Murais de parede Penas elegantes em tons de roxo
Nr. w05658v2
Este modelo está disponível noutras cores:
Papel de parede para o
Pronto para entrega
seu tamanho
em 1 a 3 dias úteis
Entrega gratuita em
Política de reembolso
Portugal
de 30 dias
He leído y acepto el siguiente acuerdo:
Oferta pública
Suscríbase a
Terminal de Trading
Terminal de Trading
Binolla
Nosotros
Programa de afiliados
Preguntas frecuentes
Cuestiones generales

---

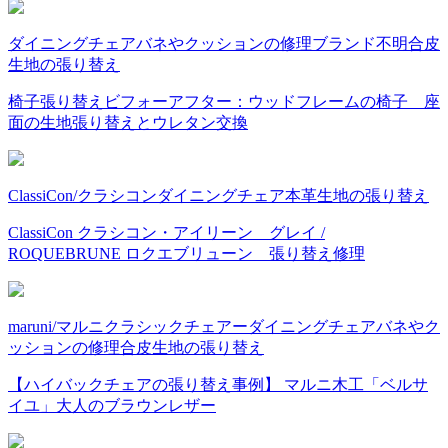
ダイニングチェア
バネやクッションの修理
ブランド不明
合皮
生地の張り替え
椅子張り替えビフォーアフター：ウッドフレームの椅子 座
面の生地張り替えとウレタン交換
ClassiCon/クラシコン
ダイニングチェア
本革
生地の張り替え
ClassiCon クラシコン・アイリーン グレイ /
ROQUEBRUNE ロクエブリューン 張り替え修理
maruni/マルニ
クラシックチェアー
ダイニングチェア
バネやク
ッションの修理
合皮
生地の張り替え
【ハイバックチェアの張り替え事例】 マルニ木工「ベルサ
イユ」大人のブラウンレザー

• [THE PROBLEM]: In the listing above, find each line containing "ClassiCon" and copy it.

• [SOLUTION FOR THIS TASK]:
ClassiCon/クラシコン
ClassiCon クラシコン・アイリーン グレイ /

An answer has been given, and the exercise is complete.